**DIRECTIONS**
Extract every line of the material that holds the string "download".

**PROVIDED DATA**

--- --- ---

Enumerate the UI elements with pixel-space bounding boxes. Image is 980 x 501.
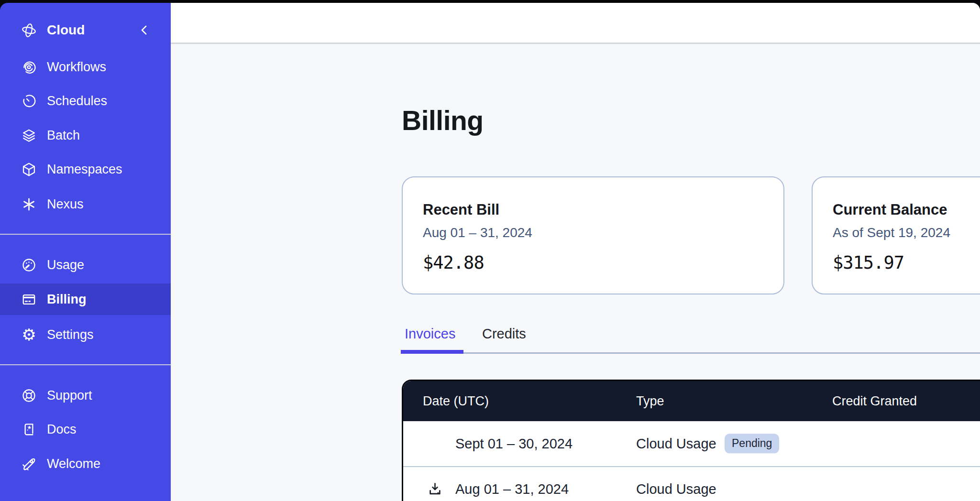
tab-underline-track [401, 352, 980, 354]
main-content: Billing Recent Bill Aug 01 – 31, 2024 $4… [171, 3, 980, 501]
settings-icon: ⚙ [21, 327, 37, 343]
column-header-credit-granted: Credit Granted [832, 394, 917, 409]
card-period: As of Sept 19, 2024 [833, 225, 950, 240]
sidebar-item-workflows[interactable]: Workflows [0, 51, 171, 83]
nexus-icon [21, 196, 37, 212]
sidebar-item-welcome[interactable]: Welcome [0, 448, 171, 479]
sidebar-brand[interactable]: Cloud [0, 14, 171, 46]
status-badge: Pending [725, 434, 779, 453]
desktop-background: { "colors": { "sidebar_bg": "#4549e5", "… [0, 0, 980, 501]
table-header: Date (UTC) Type Credit Granted [403, 381, 980, 421]
invoices-table: Date (UTC) Type Credit Granted Sept 01 –… [402, 380, 980, 501]
sidebar-item-label: Support [47, 388, 92, 403]
sidebar-item-namespaces[interactable]: Namespaces [0, 153, 171, 185]
sidebar-item-label: Schedules [47, 94, 107, 109]
sidebar-item-label: Settings [47, 327, 94, 342]
billing-icon [21, 292, 37, 307]
tab-invoices[interactable]: Invoices [405, 326, 455, 342]
table-row[interactable]: Aug 01 – 31, 2024 Cloud Usage [403, 466, 980, 501]
column-header-date: Date (UTC) [423, 394, 489, 409]
sidebar-collapse-button[interactable] [137, 23, 152, 37]
docs-icon [21, 422, 37, 437]
brand-label: Cloud [47, 22, 85, 38]
sidebar-divider [0, 234, 171, 235]
sidebar-item-batch[interactable]: Batch [0, 120, 171, 151]
sidebar-item-label: Welcome [47, 457, 100, 471]
sidebar-item-usage[interactable]: Usage [0, 249, 171, 281]
temporal-logo-icon [21, 22, 37, 38]
sidebar-item-label: Usage [47, 258, 84, 272]
invoice-date: Sept 01 – 30, 2024 [455, 436, 573, 452]
card-period: Aug 01 – 31, 2024 [423, 225, 532, 240]
page-title: Billing [402, 105, 484, 136]
card-amount: $42.88 [423, 252, 484, 273]
chevron-left-icon [137, 23, 152, 37]
sidebar-item-nexus[interactable]: Nexus [0, 188, 171, 220]
card-title: Recent Bill [423, 201, 499, 218]
tab-credits[interactable]: Credits [482, 326, 526, 342]
tab-active-indicator [401, 350, 463, 354]
sidebar-item-label: Namespaces [47, 162, 122, 177]
column-header-type: Type [636, 394, 664, 409]
recent-bill-card: Recent Bill Aug 01 – 31, 2024 $42.88 [402, 176, 784, 294]
namespaces-icon [21, 162, 37, 177]
current-balance-card: Current Balance As of Sept 19, 2024 $315… [812, 176, 980, 294]
top-bar [171, 3, 980, 44]
sidebar-item-docs[interactable]: Docs [0, 414, 171, 445]
usage-icon [21, 257, 37, 273]
sidebar-item-label: Batch [47, 128, 80, 143]
sidebar-item-schedules[interactable]: Schedules [0, 85, 171, 117]
sidebar-item-settings[interactable]: ⚙ Settings [0, 319, 171, 350]
invoice-date: Aug 01 – 31, 2024 [455, 481, 569, 497]
sidebar-item-support[interactable]: Support [0, 380, 171, 411]
welcome-rocket-icon [21, 456, 37, 472]
table-row[interactable]: Sept 01 – 30, 2024 Cloud Usage Pending [403, 421, 980, 466]
card-amount: $315.97 [833, 252, 904, 273]
sidebar-item-label: Workflows [47, 60, 106, 75]
sidebar-item-label: Nexus [47, 197, 84, 212]
app-window: Cloud Workflows Schedule [0, 3, 980, 501]
card-title: Current Balance [833, 201, 947, 218]
support-icon [21, 388, 37, 403]
sidebar-item-label: Docs [47, 422, 77, 437]
sidebar-divider [0, 364, 171, 365]
invoice-type: Cloud Usage [636, 436, 716, 452]
invoice-type: Cloud Usage [636, 481, 716, 497]
schedules-icon [21, 93, 37, 109]
workflows-icon [21, 59, 37, 75]
download-invoice-button[interactable] [427, 481, 443, 497]
sidebar-item-billing[interactable]: Billing [0, 283, 171, 315]
sidebar-item-label: Billing [47, 292, 87, 307]
batch-icon [21, 128, 37, 143]
download-icon [427, 481, 443, 497]
sidebar: Cloud Workflows Schedule [0, 3, 171, 501]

--- --- ---

**TASK RESULT**
download-invoice-button[interactable] [427, 481, 443, 497]
download-icon [427, 481, 443, 497]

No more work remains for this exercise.